**GIVEN ENTRIES**
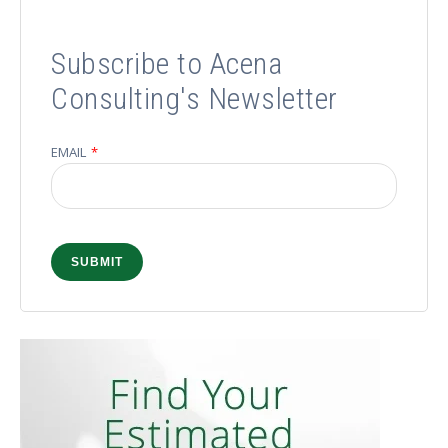
Subscribe to Acena
Consulting's Newsletter
EMAIL
*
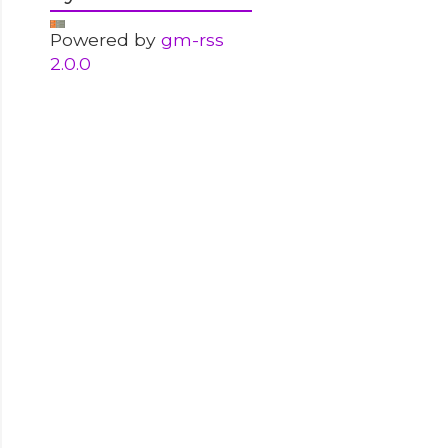
Powered by
gm-rss
2.0.0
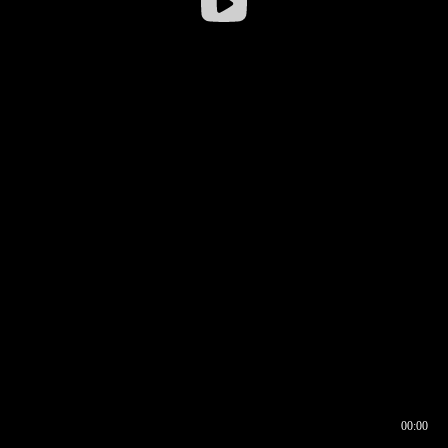
00:00
00:16
00:00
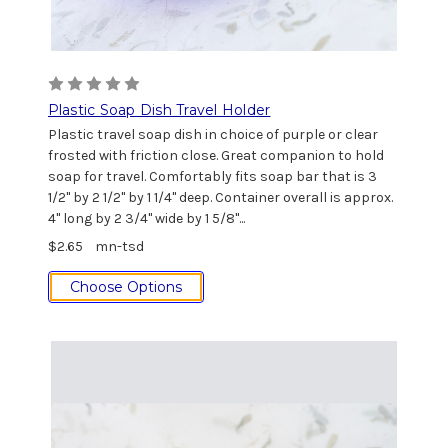
Plastic Soap Dish Travel Holder
Plastic travel soap dish in choice of purple or clear
frosted with friction close. Great companion to hold
soap for travel. Comfortably fits soap bar that is 3
1/2" by 2 1/2" by 1 1/4" deep. Container overall is approx.
4" long by 2 3/4" wide by 1 5/8"...
$2.65
mn-tsd
Choose Options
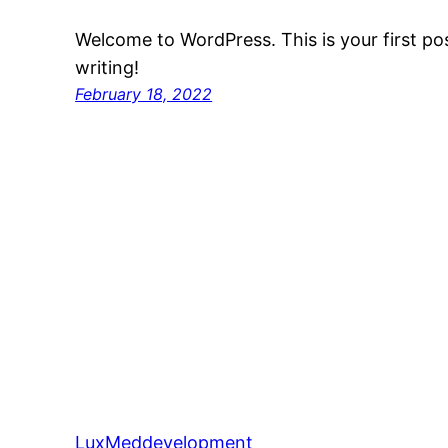
Welcome to WordPress. This is your first post
writing!
February 18, 2022
LuxMeddevelopment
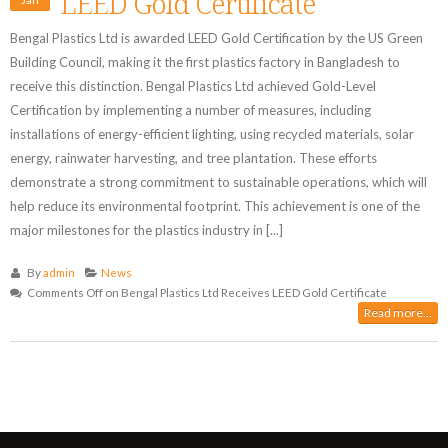
LEED Gold Certificate
Bengal Plastics Ltd is awarded LEED Gold Certification by the US Green
Building Council, making it the first plastics factory in Bangladesh to
receive this distinction. Bengal Plastics Ltd achieved Gold-Level
Certification by implementing a number of measures, including
installations of energy-efficient lighting, using recycled materials, solar
energy, rainwater harvesting, and tree plantation. These efforts
demonstrate a strong commitment to sustainable operations, which will
help reduce its environmental footprint. This achievement is one of the
major milestones for the plastics industry in [...]
By
admin
News
Comments Off
on Bengal Plastics Ltd Receives LEED Gold Certificate
Read more...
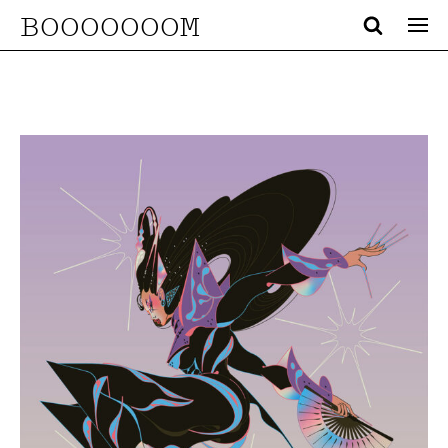
BOOOOOOOM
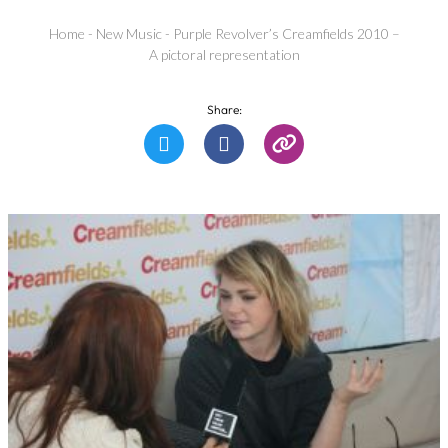
Home
-
New Music
-
Purple Revolver’s Creamfields 2010 –
A pictoral representation
Share:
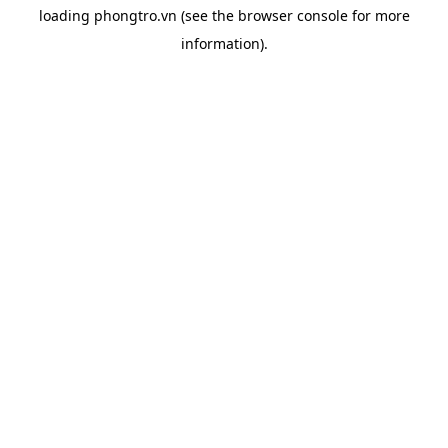
loading
phongtro.vn
(see the
browser console
for more
information).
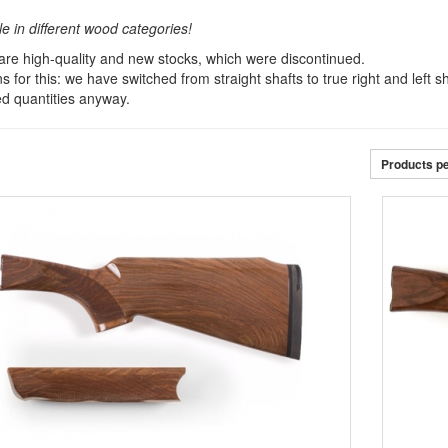
le in different wood categories!
re high-quality and new stocks, which were discontinued.
 for this: we have switched from straight shafts to true right and left 
ted quantities anyway.
Products p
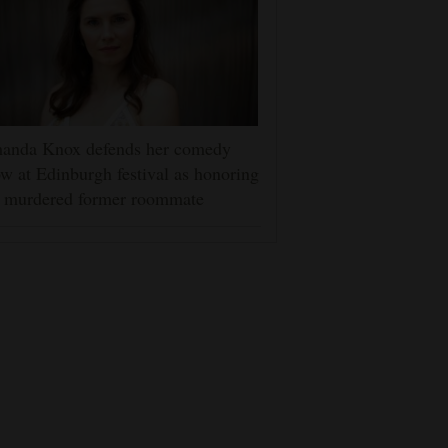
anda Knox defends her comedy
w at Edinburgh festival as honoring
r murdered former roommate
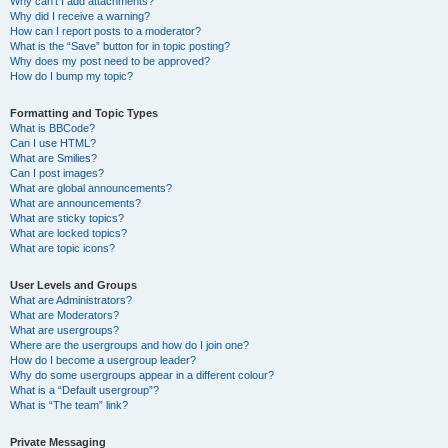
Why can’t I add attachments?
Why did I receive a warning?
How can I report posts to a moderator?
What is the “Save” button for in topic posting?
Why does my post need to be approved?
How do I bump my topic?
Formatting and Topic Types
What is BBCode?
Can I use HTML?
What are Smilies?
Can I post images?
What are global announcements?
What are announcements?
What are sticky topics?
What are locked topics?
What are topic icons?
User Levels and Groups
What are Administrators?
What are Moderators?
What are usergroups?
Where are the usergroups and how do I join one?
How do I become a usergroup leader?
Why do some usergroups appear in a different colour?
What is a “Default usergroup”?
What is “The team” link?
Private Messaging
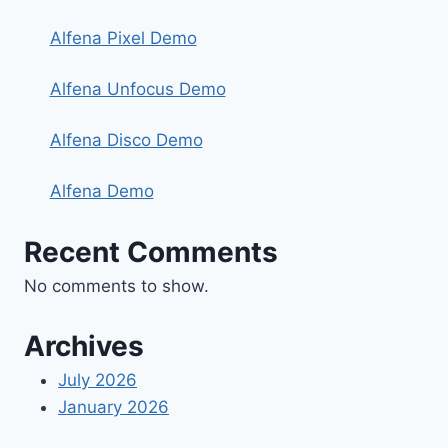
Alfena Pixel Demo
Alfena Unfocus Demo
Alfena Disco Demo
Alfena Demo
Recent Comments
No comments to show.
Archives
July 2026
January 2026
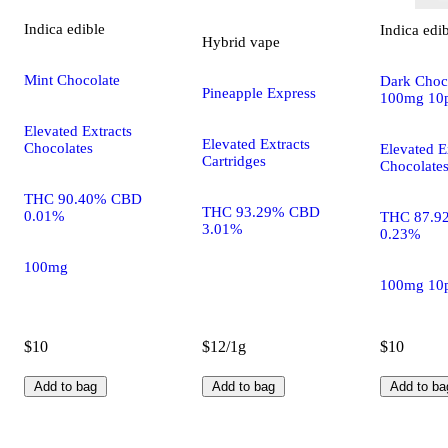
Indica
edible
Indica
edi
Hybrid
vape
Mint Chocolate
Dark Choco
Pineapple Express
100mg 10
Elevated Extracts
Elevated Extracts
Chocolates
Elevated E
Cartridges
Chocolate
THC 90.40% CBD
THC 93.29% CBD
0.01%
THC 87.9
3.01%
0.23%
100mg
100mg 10
$10
$12/1g
$10
Add to bag
Add to bag
Add to ba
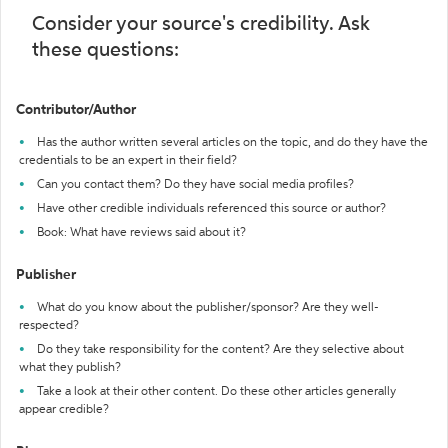
Consider your source's credibility. Ask
these questions:
Contributor/Author
Has the author written several articles on the topic, and do they have the
credentials to be an expert in their field?
Can you contact them? Do they have social media profiles?
Have other credible individuals referenced this source or author?
Book: What have reviews said about it?
Publisher
What do you know about the publisher/sponsor? Are they well-
respected?
Do they take responsibility for the content? Are they selective about
what they publish?
Take a look at their other content. Do these other articles generally
appear credible?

**TASK INSTRUCTIONS**
Every line above between the one containing "frosted with friction" and the one containing "Purple Revolver’s Creamfields 2010 –", those two included, is to be printed exactly. No pictures go into the copy.

**RESULT**
frosted with friction close. Great companion to hold
soap for travel. Comfortably fits soap bar that is 3
1/2" by 2 1/2" by 1 1/4" deep. Container overall is approx.
4" long by 2 3/4" wide by 1 5/8"...
$2.65
mn-tsd
Choose Options
Welcome to WordPress. This is your first post
writing!
February 18, 2022
LuxMeddevelopment
LEED Gold Certificate
Bengal Plastics Ltd is awarded LEED Gold Certification by the US Green
Building Council, making it the first plastics factory in Bangladesh to
receive this distinction. Bengal Plastics Ltd achieved Gold-Level
Certification by implementing a number of measures, including
installations of energy-efficient lighting, using recycled materials, solar
energy, rainwater harvesting, and tree plantation. These efforts
demonstrate a strong commitment to sustainable operations, which will
help reduce its environmental footprint. This achievement is one of the
major milestones for the plastics industry in [...]
By
admin
News
Comments Off
on Bengal Plastics Ltd Receives LEED Gold Certificate
Read more...
BOOOOOOOM
Home
-
New Music
-
Purple Revolver’s Creamfields 2010 –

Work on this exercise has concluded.